Molecular phylogenetics and evolution

  • Publish Date: Jun 2006
  • ISSN: 1055-7903
  • Volume: 39
  • Issue: 3
  • Pages: 747-58
  • Medium: Print
  • Language: English
  • Citation (JAMA): Mullen Sean P, et al. Wing Pattern Evolution and the Origins of Mimicry Among North American Admiral Butterflies (Nymphalidae: Limenitis).. Mol. Phylogenet. Evol. Jun 2006;39:747-58

Abstract

The evolution of wing pattern diversity in butterflies has emerged as a model system for understanding the origins and maintenance of adaptive phenotypic novelty. Admiral butterflies (genus Limenitis) are an attractive system for studying wing pattern diversity because mimicry is common among the North American species and hybrid zones occur wherever mimetic and non-mimetic wing pattern races meet. However, the utility of this system has been limited because the evolutionary relationships among these butterflies remain unclear. Here I present a robust species-level phylogeny of Limenitis based on 1911 bp of two mitochondrial genes (COI and COII) and 904 bp of EF1-alpha for all five of the Nearctic species/wing pattern races, the majority of the Palearctic species, and three outgroup genera; Athyma, Moduza (Limenitidini), and Neptis (Limenitidinae: Neptini). Maximum-likelihood and Bayesian analyses indicate that the North American species are a well-supported, monophyletic lineage that is most closely related to the widespread, Palearctic, Poplar admiral (L. populi). Within North America, the Viceroy (L. archippus) is the basal lineage while the relationships among the remaining species are not well resolved. A combined maximum-likelihood analysis, however, indicates that the two western North America species (L. lorquini and L. weidemeyerii) are sister taxa and closely related to the wing pattern subspecies of the polytypic Limenitis arthemis species complex. These results are consistent with (1) an ancestral host-shift to Salicaceae by the common ancestor of the Poplar admiral and the Nearctic admiral lineage, (2) a single colonization of the Nearctic, and (3) a subsequent radiation of the North American forms leading to at least three independent origins of mimicry.

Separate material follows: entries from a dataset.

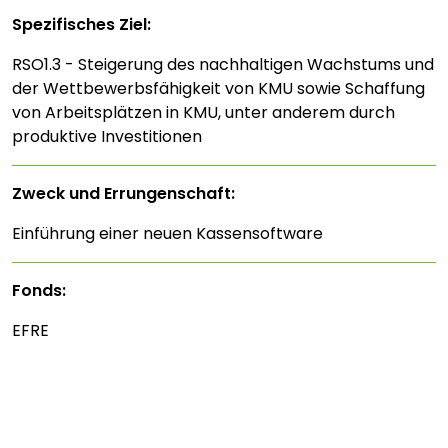
Spezifisches Ziel:
RSO1.3 - Steigerung des nachhaltigen Wachstums und
der Wettbewerbsfähigkeit von KMU sowie Schaffung
von Arbeitsplätzen in KMU, unter anderem durch
produktive Investitionen
Zweck und Errungenschaft:
Einführung einer neuen Kassensoftware
Fonds:
EFRE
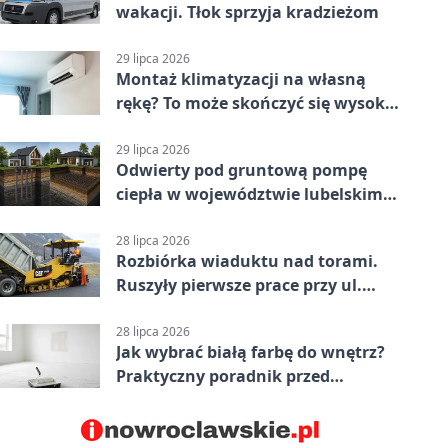
wakacji. Tłok sprzyja kradzieżom
29 lipca 2026
Montaż klimatyzacji na własną
rękę? To może skończyć się wysoką
karą
29 lipca 2026
Odwierty pod gruntową pompę
ciepła w województwie lubelskim -
co trzeba o nich wiedzieć?
28 lipca 2026
Rozbiórka wiaduktu nad torami.
Ruszyły pierwsze prace przy ul.
Nowej
28 lipca 2026
Jak wybrać białą farbę do wnętrz?
Praktyczny poradnik przed
zakupem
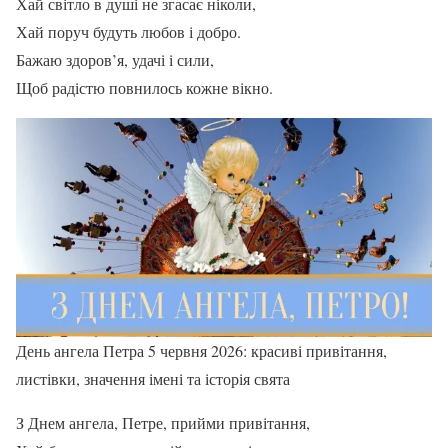
Хай світло в душі не згасає ніколи,
Хай поруч будуть любов і добро.
Бажаю здоров’я, удачі і сили,
Щоб радістю повнилось кожне вікно.
День ангела Петра 5 червня 2026: красиві привітання,
листівки, значення імені та історія свята
З Днем ангела, Петре, прийми привітання,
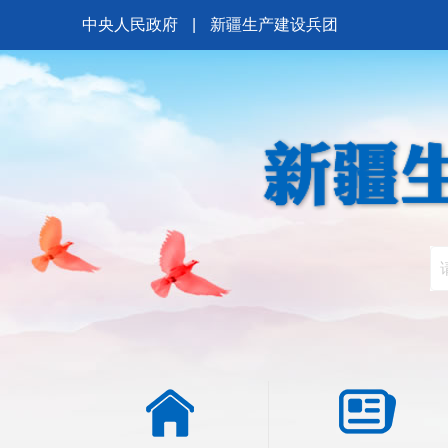
中央人民政府
|
新疆生产建设兵团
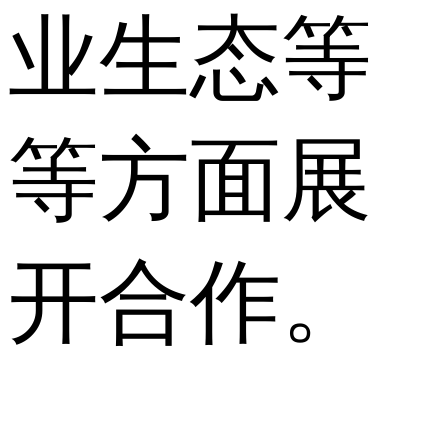
业生态等
等方面展
开合作。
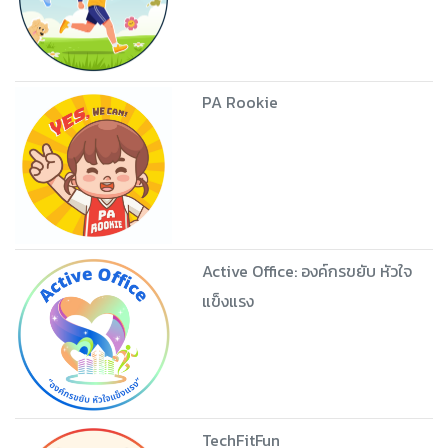
PA Rookie
Active Office: องค์กรขยับ หัวใจ
แข็งแรง
TechFitFun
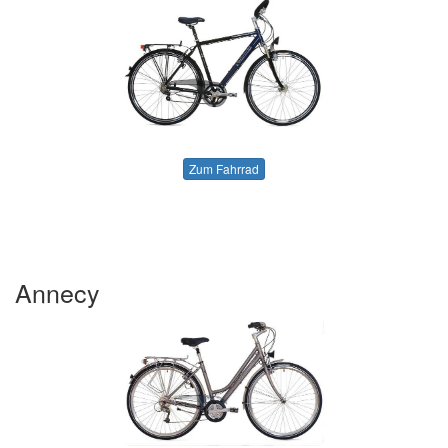
Zum Fahrrad
Annecy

Mesh Headings (Keywords): Animals, Base Sequence, Behavior, Animal, Butterflies, DNA Primers, Evolution, Wing


Check for Full Text / PubMed Unique Identifier (PMID): 16500119


This abstract is part of PubMed, a service of the U.S. National Library of Medicine. PubMed includes more than 17 million citations from MEDLINE and other life science journals for biomedical articles. See Copyright and Disclaimers.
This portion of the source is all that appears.